* [PROBLEM STATEMENT] Among the lines of the material below, count those with the string "Warszawa". Give the number alone.

* [DATA SUPPLIED]
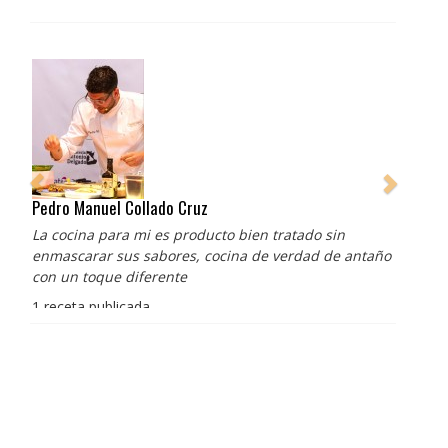
Pedro Manuel Collado Cruz
La cocina para mi es producto bien tratado sin
enmascarar sus sabores, cocina de verdad de antaño
con un toque diferente
1 receta publicada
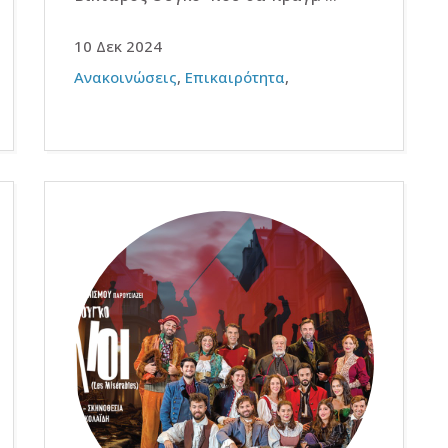
10 Δεκ 2024
Ανακοινώσεις
,
Επικαιρότητα
,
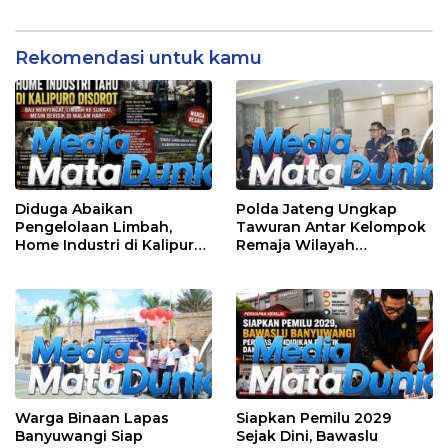
Rekomendasi untuk kamu
Diduga Abaikan
Polda Jateng Ungkap
Pengelolaan Limbah,
Tawuran Antar Kelompok
Home Industri di Kalipuro
Remaja Wilayah
Dikeluhkan Warga: Bau
Semarang-Kendal, 4
Menyengat hingga Suara
Tersangka dan 17 DPO
Mesin di Malam Hari
Warga Binaan Lapas
Siapkan Pemilu 2029
Banyuwangi Siap
Sejak Dini, Bawaslu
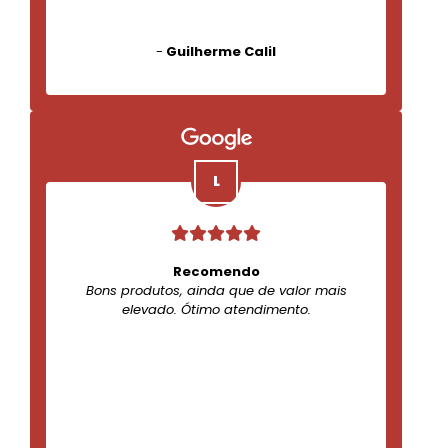
-
Guilherme Calil
Recomendo
Bons produtos, ainda que de valor mais
elevado. Ótimo atendimento.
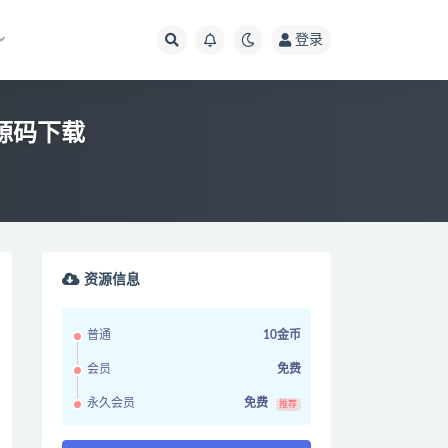
登录
站源码下载
资源信息
普通
10金币
会员
免费
永久会员
免费
推荐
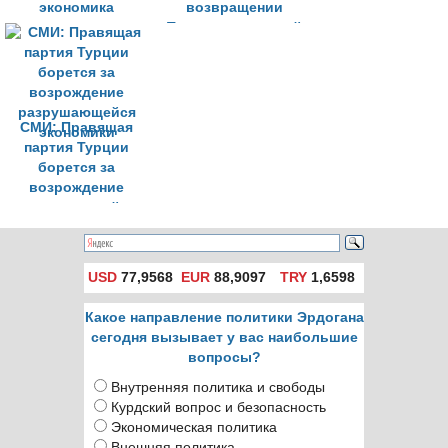
экономика
возвращении
Турции к закрытой
экономике»
СМИ: Правящая
партия Турции
борется за
возрождение
разрушающейся
экономики
USD
77,9568
EUR
88,9097
TRY
1,6598
Какое направление политики Эрдогана
сегодня вызывает у вас наибольшие
вопросы?
Внутренняя политика и свободы
Курдский вопрос и безопасность
Экономическая политика
Внешняя политика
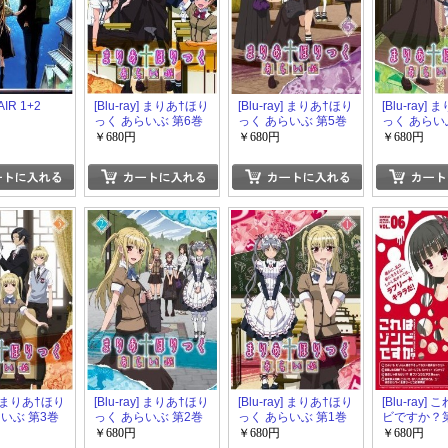
 AIR 1+2
[Blu-ray] まりあ†ほり
[Blu-ray] まりあ†ほり
[Blu-ray]
っく あらいぶ 第6巻
っく あらいぶ 第5巻
っく あらい
￥680円
￥680円
￥680円
y] まりあ†ほり
[Blu-ray] まりあ†ほり
[Blu-ray] まりあ†ほり
[Blu-ray]
いぶ 第3巻
っく あらいぶ 第2巻
っく あらいぶ 第1巻
ビですか？
￥680円
￥680円
￥680円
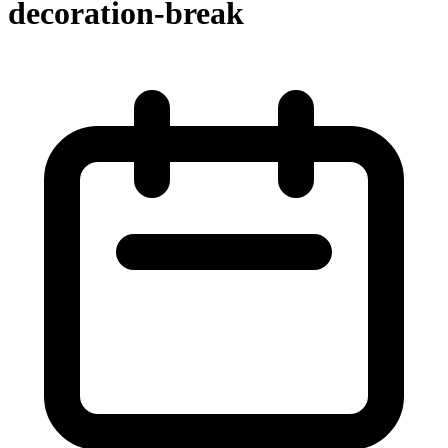
decoration-break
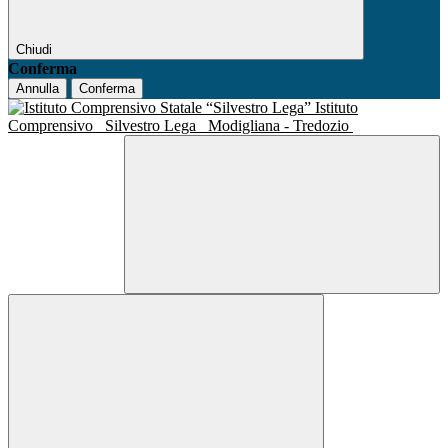
Chiudi
Conferma
Annulla
Conferma
Istituto
Comprensivo
Silvestro Lega
Modigliana - Tredozio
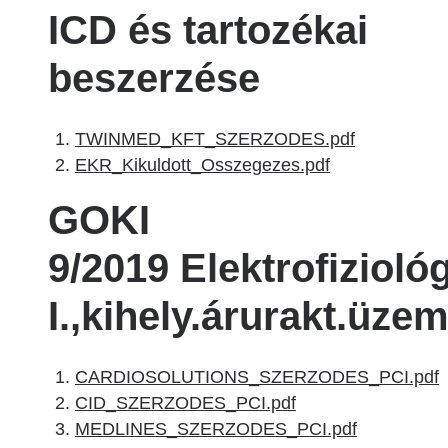
ICD és tartozékai
beszerzése
TWINMED_KFT_SZERZODES.pdf
EKR_Kikuldott_Osszegezes.pdf
GOKI
9/2019 Elektrofizioló
I.,kihely.árurakt.üzem
CARDIOSOLUTIONS_SZERZODES_PCI.pdf
CID_SZERZODES_PCI.pdf
MEDLINES_SZERZODES_PCI.pdf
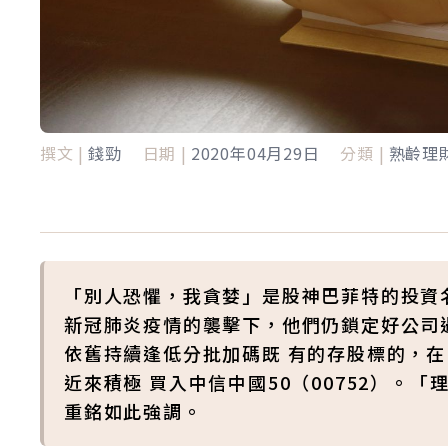
撰文 |
錢勁
日期 |
2020年04月29日
分類 |
熟齡理
「別人恐懼，我貪婪」是股神巴菲特的投資
新冠肺炎疫情的襲擊下，他們仍鎖定好公司
依舊持續逢低分批加碼既 有的存股標的，在 
近來積極 買入中信中國50（00752）。
重銘如此強調。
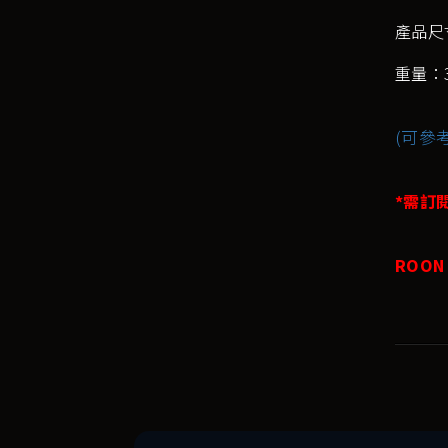
產品尺寸
重量：3
(可參考
*需訂
ROON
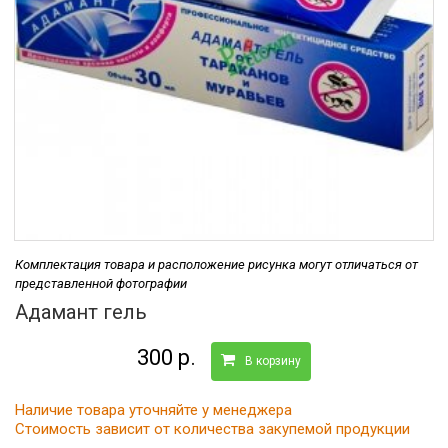
Комплектация товара и расположение рисунка могут отличаться от
представленной фотографии
Адамант гель
300 р.
В корзину
Наличие товара уточняйте у менеджера
Стоимость зависит от количества закупемой продукции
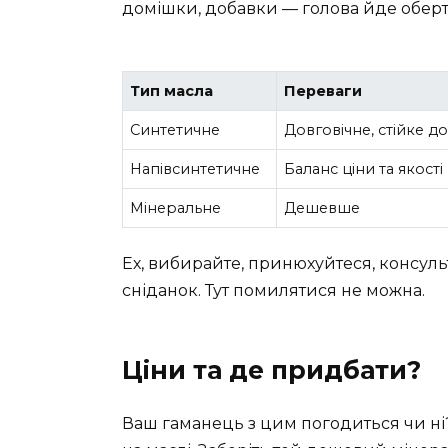
домішки, добавки — голова йде оберт
Тип масла
Переваги
Синтетичне
Довговічне, стійке д
Напівсинтетичне
Баланс ціни та якості
Мінеральне
Дешевше
Ех, вибирайте, принюхуйтеся, консуль
сніданок. Тут помилятися не можна.
Ціни та де придбати?
Ваш гаманець з цим погодиться чи ні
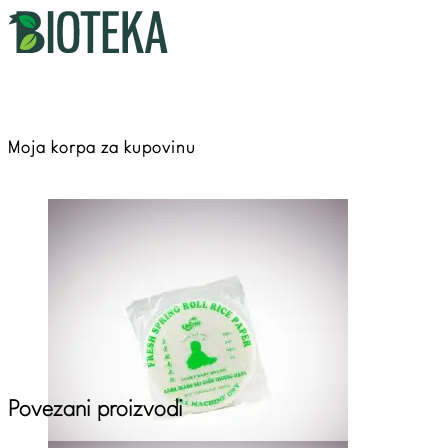
Moja korpa za kupovinu
Povezani proizvodi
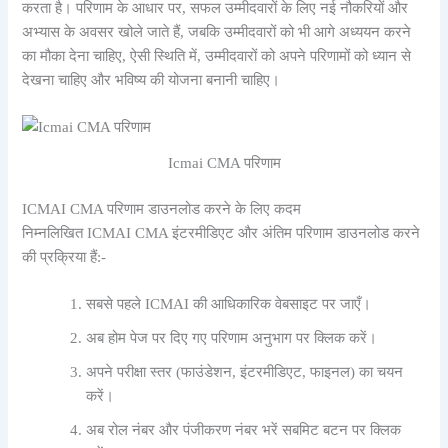
करता है। परिणाम के आधार पर, सफल उम्मीदवारों के लिए नई नौकरियों और
अभ्यास के अवसर खोले जाते हैं, जबकि उम्मीदवारों को भी आगे अध्ययन करने
का मौका देना चाहिए, ऐसी स्थिति में, उम्मीदवारों को अपने परिणामों को ध्यान से
देखना चाहिए और भविष्य की योजना बनानी चाहिए।
Icmai CMA परिणाम
ICMAI CMA परिणाम डाउनलोड करने के लिए कदम
निम्नलिखित ICMAI CMA इंटरमीडिएट और अंतिम परिणाम डाउनलोड करने
की प्रक्रिया हैं:-
सबसे पहले ICMAI की आधिकारिक वेबसाइट पर जाएँ।
अब होम पेज पर दिए गए परिणाम अनुभाग पर क्लिक करें।
अपने परीक्षा स्तर (फाउंडेशन, इंटरमीडिएट, फाइनल) का चयन
करें।
अब रोल नंबर और पंजीकरण नंबर भरें
सबमिट बटन पर क्लिक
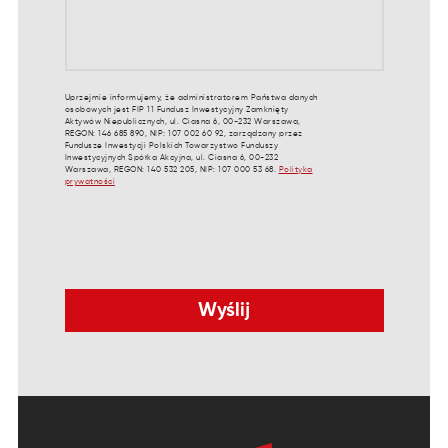
Uprzejmie informujemy, że administratorem Państwa danych
osobowych jest FIP 11 Fundusz Inwestycyjny Zamknięty
Aktywów Niepublicznych, ul. Ciasna 6, 00-232 Warszawa,
REGON: 146 685 890, NIP: 107 002 60 92, zarządzany przez
Fundusze Inwestycji Polskich Towarzystwo Funduszy
Inwestycyjnych Spółka Akcyjna, ul. Ciasna 6, 00-232
Warszawa, REGON: 140 532 205, NIP: 107 000 53 68.
Polityka
prywatności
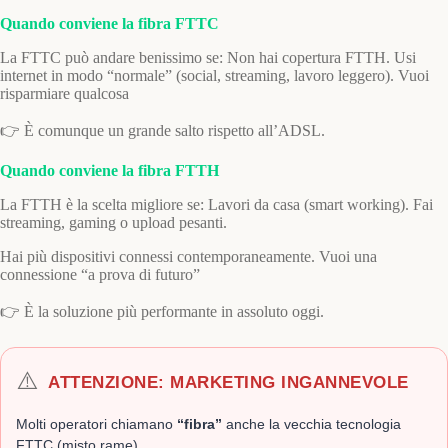
Quando conviene la fibra FTTC
La FTTC può andare benissimo se: Non hai copertura FTTH. Usi
internet in modo “normale” (social, streaming, lavoro leggero). Vuoi
risparmiare qualcosa
👉 È comunque un grande salto rispetto all’ADSL.
Quando conviene la fibra FTTH
La FTTH è la scelta migliore se: Lavori da casa (smart working). Fai
streaming, gaming o upload pesanti.
Hai più dispositivi connessi contemporaneamente. Vuoi una
connessione “a prova di futuro”
👉 È la soluzione più performante in assoluto oggi.
⚠️
ATTENZIONE: MARKETING INGANNEVOLE
Molti operatori chiamano
“fibra”
anche la vecchia tecnologia
FTTC (misto rame).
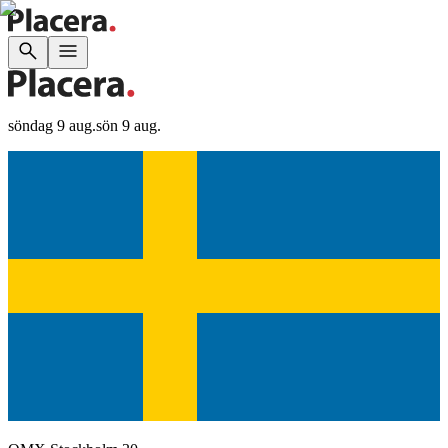
söndag 9 aug.
sön 9 aug.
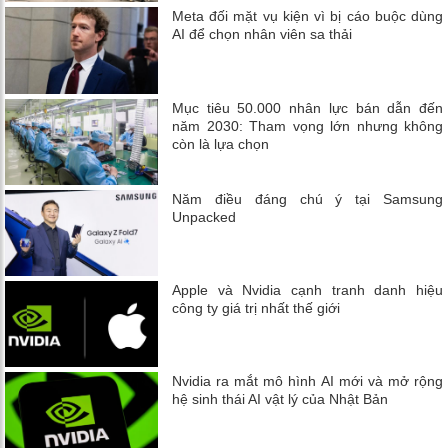
Meta đối mặt vụ kiện vì bị cáo buộc dùng
AI để chọn nhân viên sa thải
Mục tiêu 50.000 nhân lực bán dẫn đến
năm 2030: Tham vọng lớn nhưng không
còn là lựa chọn
Năm điều đáng chú ý tại Samsung
Unpacked
Apple và Nvidia cạnh tranh danh hiệu
công ty giá trị nhất thế giới
Nvidia ra mắt mô hình AI mới và mở rộng
hệ sinh thái AI vật lý của Nhật Bản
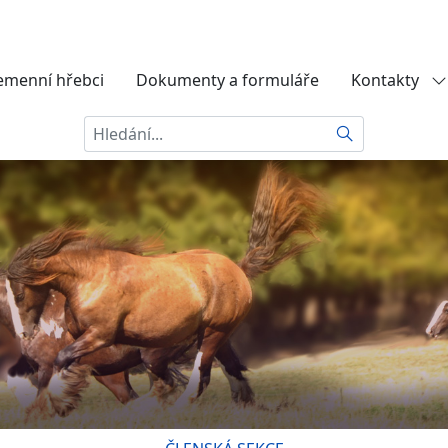
emenní hřebci
Dokumenty a formuláře
Kontakty
Hledat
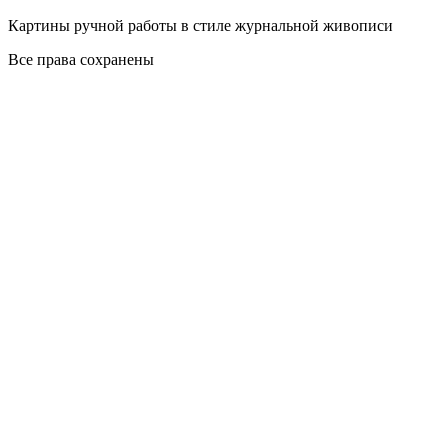
Картины ручной работы в стиле журнальной живописи
Все права сохранены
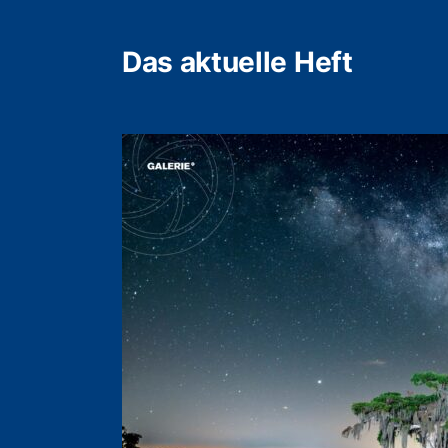
Das aktuelle Heft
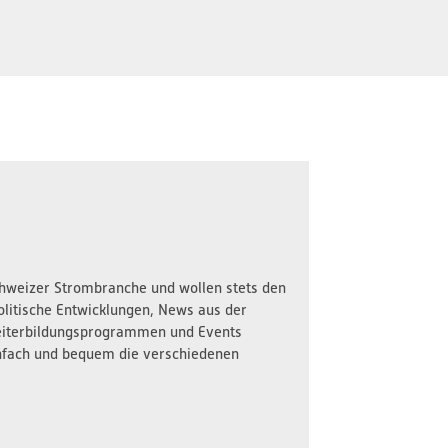
Schweizer Strombranche und wollen stets den
olitische Entwicklungen, News aus der
iterbildungsprogrammen und Events
nfach und bequem die verschiedenen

* [RESPONSE FOR THIS EXERCISE] 2